All’inizio non era per niente così. Anche quando scrivevo in ungherese ero melliflua, romantica, troppo letteraria. Le mie prime cose in francese, quelle per il teatro, erano scritte in una lingua normale, quotidiana. Solo quando ho cominciato a scrivere i capitoli della prima parte della Trilogia ho cercato fortemente un nuovo linguaggio: dovevo rendere lo stile di un libro scritto da dei bambini (i due gemelli n.d.r.), anche se un po’ speciali, molto intelligenti e autodidatti, che amano i dizionari com’eravamo io e mio fratello. Per la verità chi mi ha messo definitivamente sulla buona strada è stato mio figlio quando aveva dieci, dodici anni, io l’osservavo molto scrivere, studiavo il modo e il contenuto, e cercavo di apprendere quello stile, quel punto di vista. Il mio stile è figlio di mio figlio.

Lei sembra indicarci che solo attraverso il dolore possiamo avere un’opportunità di comprendere gli altri, il mondo…
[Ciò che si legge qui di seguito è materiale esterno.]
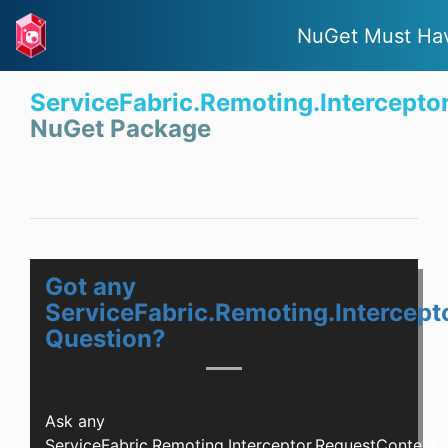
NuGet Must Ha
ServiceFabric.Remoting.Intercepto
NuGet Package
Got any
ServiceFabric.Remoting.Intercept
Question?
Ask any
ServiceFabric.Remoting.Interceptor.RequestContext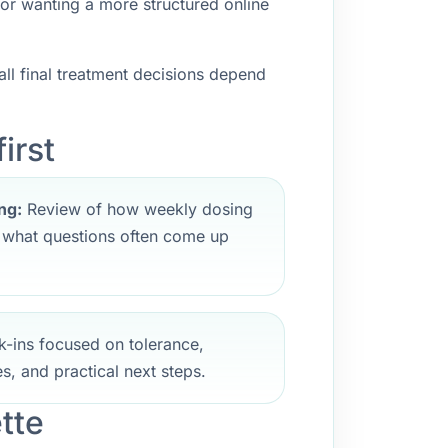
 or wanting a more structured online
ll final treatment decisions depend
irst
ng:
Review of how weekly dosing
d what questions often come up
-ins focused on tolerance,
s, and practical next steps.
tte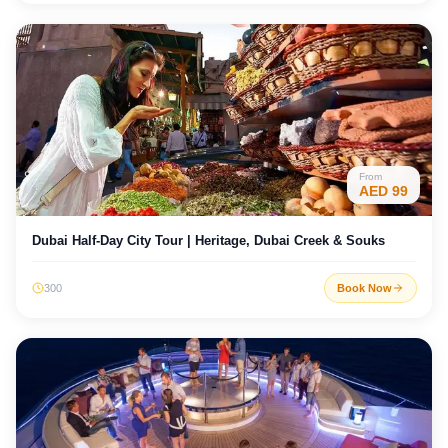
From
AED
99
Dubai Half-Day City Tour | Heritage, Dubai Creek & Souks
300
Book Now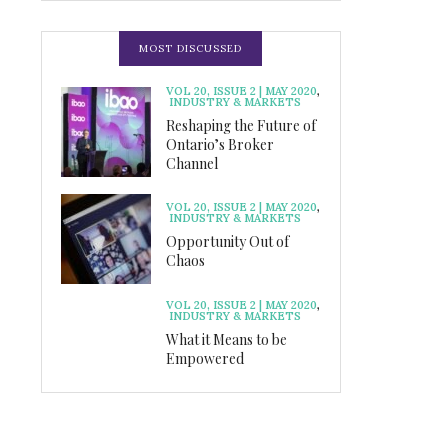
MOST DISCUSSED
VOL 20, ISSUE 2 | MAY 2020
,
INDUSTRY & MARKETS
Reshaping the Future of
Ontario’s Broker
Channel
VOL 20, ISSUE 2 | MAY 2020
,
INDUSTRY & MARKETS
Opportunity Out of
Chaos
VOL 20, ISSUE 2 | MAY 2020
,
INDUSTRY & MARKETS
What it Means to be
Empowered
Questo è vero, ma lo è solo per me. E’ il mio modo di mettermi in contatto col mondo, ma non posso dire che questo sia valido per le altre persone.
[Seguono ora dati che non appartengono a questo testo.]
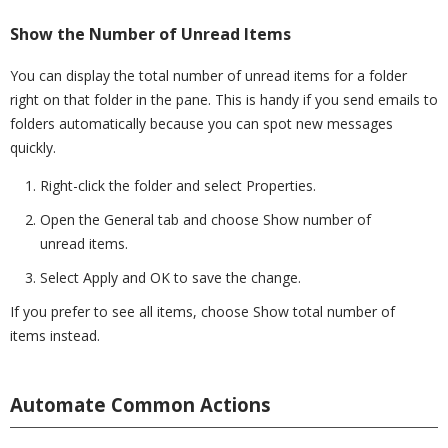
Show the Number of Unread Items
You can display the total number of unread items for a folder
right on that folder in the pane. This is handy if you send emails to
folders automatically because you can spot new messages
quickly.
Right-click the folder and select Properties.
Open the General tab and choose Show number of
unread items.
Select Apply and OK to save the change.
If you prefer to see all items, choose Show total number of
items instead.
Automate Common Actions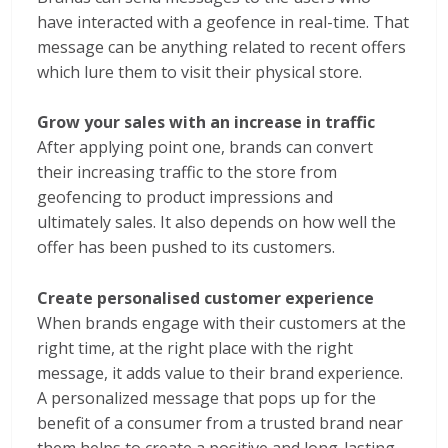
have interacted with a geofence in real-time. That
message can be anything related to recent offers
which lure them to visit their physical store.
Grow your sales with an increase in traffic
After applying point one, brands can convert
their increasing traffic to the store from
geofencing to product impressions and
ultimately sales. It also depends on how well the
offer has been pushed to its customers.
Create personalised customer experience
When brands engage with their customers at the
right time, at the right place with the right
message, it adds value to their brand experience.
A personalized message that pops up for the
benefit of a consumer from a trusted brand near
Oggi come vive la separazione col suo paese, con quella lingua? Legge letteratura ungherese? Torna spesso in Ungheria?
Io non volevo lasciare il mio paese. Lo rimprovero sempre al mio ex marito: era lui che aveva paura dopo i fatti del ’56, io non avevo nulla da temere, lavoravo in fabbrica e amavo scrivere. All’inizio non capivo cosa c’entravano per me la Svizzera, la lingua francese. E’ stata una separazione difficile, soprattutto quella della mia lingua, ma non potevo continuare, come hanno fatto alcuni altri scrittori dell’Est. A scrivere in una lingua che non parlavo più quotidianamente. Non avrei avuto neppure lettori. E così scrivere in francese è stata una necessità oltre che una sfida. Mi dicevo: “come può accadere questo, io che sto scrivendo in una lingua che non è la mia”. Era un po’ un miracolo. Oggi mi capita di ritornare in Ungheria, ho pure il doppio passaporto, ma per brevi periodi, io vivo in Svizzera vicino ai miei figli. Tra gli scrittori ungheresi conosco bene e personalmente Imre Kertész, sono stata felice per il suo Nobel. Sa, è stato per anni povero e senza successo.